Exercise directions:
Range to copy from the entries below: the line containing "zaharat. La finalul" through the line containing "ہیں، بشمول آپ کے اندرونی کان میں موجود سیال۔", inclusive. Retype only those lines, exactly, without any images.

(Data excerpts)
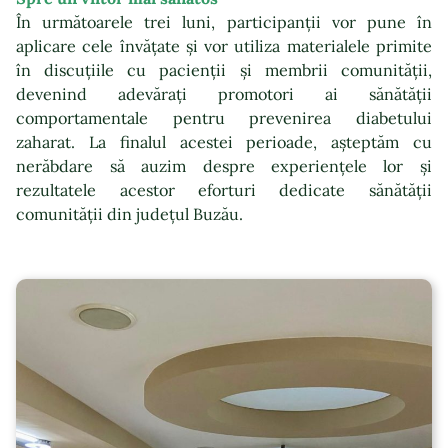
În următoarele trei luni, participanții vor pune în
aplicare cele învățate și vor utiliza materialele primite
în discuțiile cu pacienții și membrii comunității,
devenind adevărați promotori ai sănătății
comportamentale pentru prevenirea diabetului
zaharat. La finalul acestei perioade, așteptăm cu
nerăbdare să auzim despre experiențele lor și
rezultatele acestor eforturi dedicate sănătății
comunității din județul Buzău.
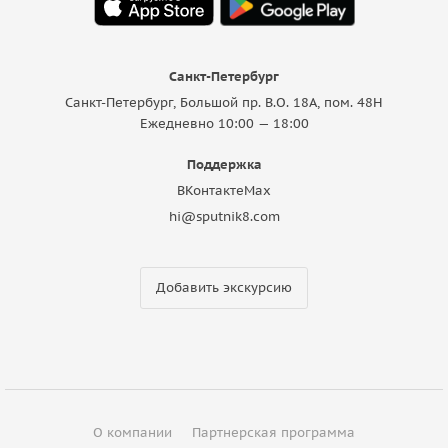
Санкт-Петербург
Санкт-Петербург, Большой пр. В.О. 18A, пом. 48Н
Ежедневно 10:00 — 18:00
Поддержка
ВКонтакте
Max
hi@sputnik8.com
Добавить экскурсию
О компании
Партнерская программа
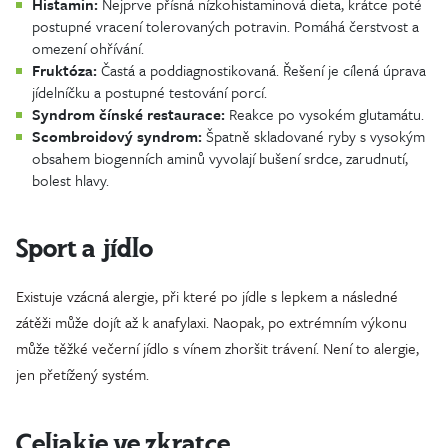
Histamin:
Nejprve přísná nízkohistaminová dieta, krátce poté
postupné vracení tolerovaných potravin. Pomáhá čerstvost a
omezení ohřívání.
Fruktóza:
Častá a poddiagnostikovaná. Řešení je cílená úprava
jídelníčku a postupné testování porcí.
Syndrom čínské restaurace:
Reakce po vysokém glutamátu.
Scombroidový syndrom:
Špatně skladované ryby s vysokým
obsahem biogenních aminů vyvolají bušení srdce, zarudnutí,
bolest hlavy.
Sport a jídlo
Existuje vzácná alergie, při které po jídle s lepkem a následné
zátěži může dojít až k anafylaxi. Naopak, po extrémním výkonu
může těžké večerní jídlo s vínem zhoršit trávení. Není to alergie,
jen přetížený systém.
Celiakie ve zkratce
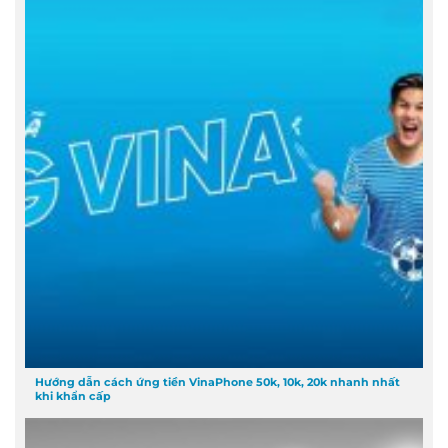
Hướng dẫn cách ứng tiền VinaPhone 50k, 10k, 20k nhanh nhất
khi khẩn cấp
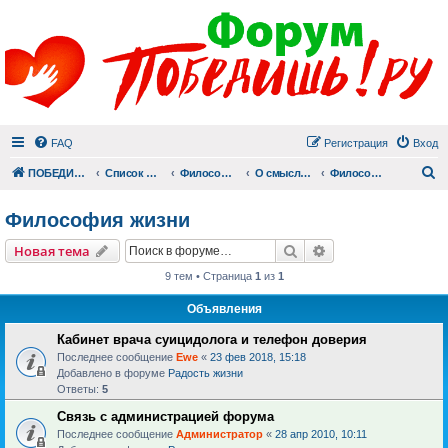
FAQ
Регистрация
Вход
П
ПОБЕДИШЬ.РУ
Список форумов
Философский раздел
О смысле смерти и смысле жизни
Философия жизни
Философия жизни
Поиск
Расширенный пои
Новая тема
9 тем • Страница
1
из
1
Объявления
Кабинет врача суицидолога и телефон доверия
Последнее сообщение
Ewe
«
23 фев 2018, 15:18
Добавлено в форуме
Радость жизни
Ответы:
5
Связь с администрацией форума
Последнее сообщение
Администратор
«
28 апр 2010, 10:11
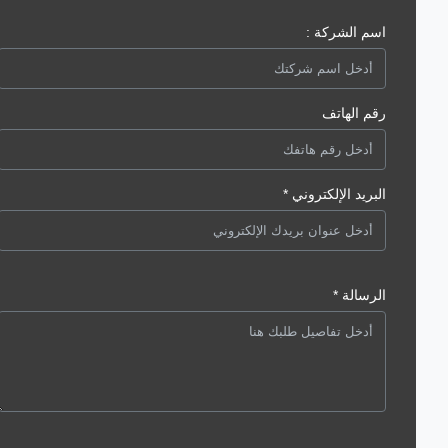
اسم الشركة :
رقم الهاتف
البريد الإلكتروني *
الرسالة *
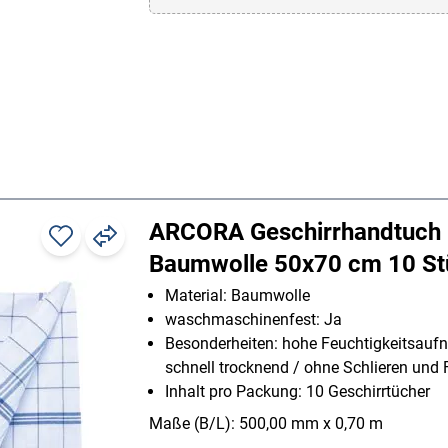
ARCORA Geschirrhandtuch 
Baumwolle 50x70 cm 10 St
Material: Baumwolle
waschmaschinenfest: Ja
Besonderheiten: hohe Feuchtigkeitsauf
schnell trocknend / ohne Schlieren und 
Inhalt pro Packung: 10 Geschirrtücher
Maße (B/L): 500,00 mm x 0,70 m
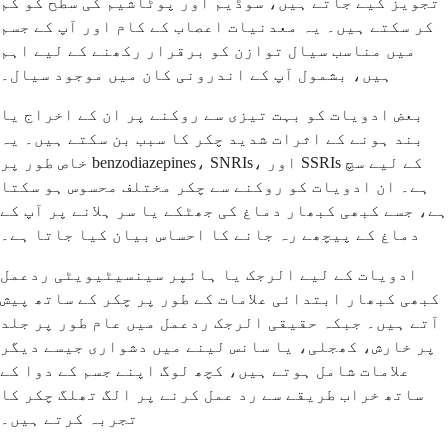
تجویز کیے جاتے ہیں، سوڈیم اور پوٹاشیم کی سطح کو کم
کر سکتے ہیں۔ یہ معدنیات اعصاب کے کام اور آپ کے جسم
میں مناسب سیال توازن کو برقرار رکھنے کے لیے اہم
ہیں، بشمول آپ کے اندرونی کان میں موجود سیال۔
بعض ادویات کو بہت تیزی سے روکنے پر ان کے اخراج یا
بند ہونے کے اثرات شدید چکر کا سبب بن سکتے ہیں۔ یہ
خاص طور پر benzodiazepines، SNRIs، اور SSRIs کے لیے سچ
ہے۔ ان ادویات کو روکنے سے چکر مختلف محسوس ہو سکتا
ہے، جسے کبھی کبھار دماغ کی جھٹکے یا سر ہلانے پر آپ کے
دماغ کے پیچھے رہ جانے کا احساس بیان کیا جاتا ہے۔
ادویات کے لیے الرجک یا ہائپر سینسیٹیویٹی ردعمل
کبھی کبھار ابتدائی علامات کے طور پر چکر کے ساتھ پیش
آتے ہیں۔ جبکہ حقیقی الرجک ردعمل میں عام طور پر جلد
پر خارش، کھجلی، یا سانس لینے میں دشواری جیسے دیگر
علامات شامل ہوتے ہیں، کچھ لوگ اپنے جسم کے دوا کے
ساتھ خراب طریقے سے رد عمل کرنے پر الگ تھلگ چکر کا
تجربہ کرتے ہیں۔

--

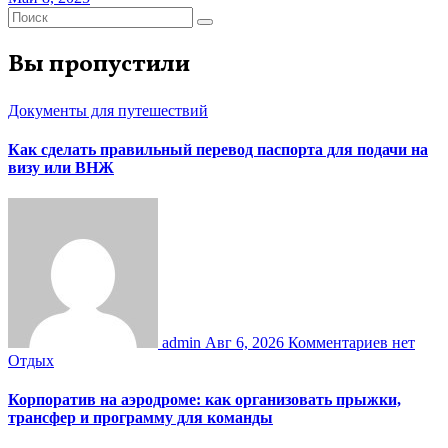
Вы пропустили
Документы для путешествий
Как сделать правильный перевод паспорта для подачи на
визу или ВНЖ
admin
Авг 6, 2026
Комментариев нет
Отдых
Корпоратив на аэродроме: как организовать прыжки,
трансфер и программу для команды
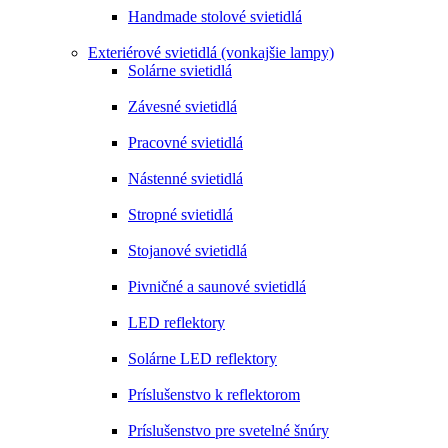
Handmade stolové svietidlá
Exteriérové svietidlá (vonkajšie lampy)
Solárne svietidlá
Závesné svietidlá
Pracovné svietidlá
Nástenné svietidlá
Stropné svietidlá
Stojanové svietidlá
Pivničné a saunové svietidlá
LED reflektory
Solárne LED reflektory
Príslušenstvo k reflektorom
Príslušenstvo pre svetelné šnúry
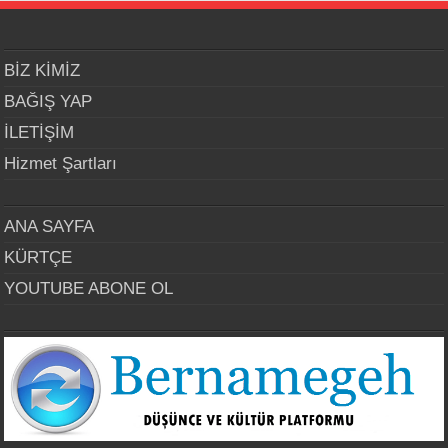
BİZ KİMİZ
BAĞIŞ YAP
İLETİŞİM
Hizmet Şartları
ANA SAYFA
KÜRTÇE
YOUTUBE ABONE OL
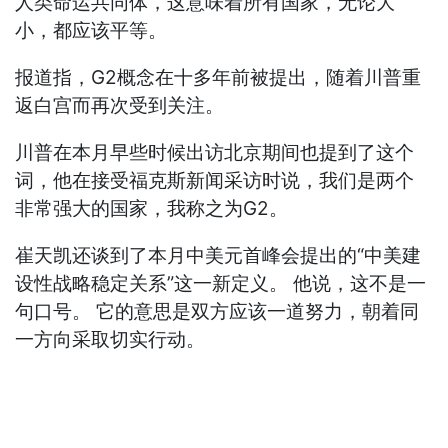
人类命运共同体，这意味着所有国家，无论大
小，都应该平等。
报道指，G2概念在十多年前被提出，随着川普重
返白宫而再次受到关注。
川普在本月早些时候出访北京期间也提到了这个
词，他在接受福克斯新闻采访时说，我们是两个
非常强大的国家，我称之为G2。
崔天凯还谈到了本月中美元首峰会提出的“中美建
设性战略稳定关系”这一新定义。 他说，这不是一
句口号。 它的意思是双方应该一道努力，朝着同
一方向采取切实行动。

Worked solution:
zaharat. La finalul acestei perioade, așteptăm cu
nerăbdare să auzim despre experiențele lor și
rezultatele acestor eforturi dedicate sănătății
comunității din județul Buzău.
Санкт-Петербург
Санкт-Петербург, Большой пр. В.О. 18A, пом. 48Н
Ежедневно 10:00 — 18:00
Поддержка
ВКонтакте
Max
hi@sputnik8.com
Добавить экскурсию
О компании
Партнерская программа
Histamin:
Nejprve přísná nízkohistaminová dieta, krátce poté
postupné vracení tolerovaných potravin. Pomáhá čerstvost a
omezení ohřívání.
Fruktóza:
Častá a poddiagnostikovaná. Řešení je cílená úprava
jídelníčku a postupné testování porcí.
Syndrom čínské restaurace:
Reakce po vysokém glutamátu.
Scombroidový syndrom:
Špatně skladované ryby s vysokým
obsahem biogenních aminů vyvolají bušení srdce, zarudnutí,
bolest hlavy.
Sport a jídlo
Existuje vzácná alergie, při které po jídle s lepkem a následné
zátěži může dojít až k anafylaxi. Naopak, po extrémním výkonu
může těžké večerní jídlo s vínem zhoršit trávení. Není to alergie,
jen přetížený systém.
Celiakie ve zkratce
Hướng dẫn cách ứng tiền VinaPhone 50k, 10k, 20k nhanh nhất
khi khẩn cấp
FAQ
Регистрация
Вход
П
ПОБЕДИШЬ.РУ
Список форумов
Философский раздел
О смысле смерти и смысле жизни
Философия жизни
Философия жизни
Поиск
Расширенный пои
Новая тема
9 тем • Страница
1
из
1
Объявления
Кабинет врача суицидолога и телефон доверия
Последнее сообщение
Ewe
«
23 фев 2018, 15:18
Добавлено в форуме
Радость жизни
Ответы:
5
Связь с администрацией форума
Последнее сообщение
Администратор
«
28 апр 2010, 10:11
اسم الشركة :
رقم الهاتف
البريد الإلكتروني *
الرسالة *
ARCORA Geschirrhandtuch 
Baumwolle 50x70 cm 10 St
Material: Baumwolle
waschmaschinenfest: Ja
Besonderheiten: hohe Feuchtigkeitsauf
schnell trocknend / ohne Schlieren und 
Inhalt pro Packung: 10 Geschirrtücher
Maße (B/L): 500,00 mm x 0,70 m
تجویز کیے جاتے ہیں، سوڈیم اور پوٹاشیم کی سطح کو کم
کر سکتے ہیں۔ یہ معدنیات اعصاب کے کام اور آپ کے جسم
میں مناسب سیال توازن کو برقرار رکھنے کے لیے اہم
ہیں، بشمول آپ کے اندرونی کان میں موجود سیال۔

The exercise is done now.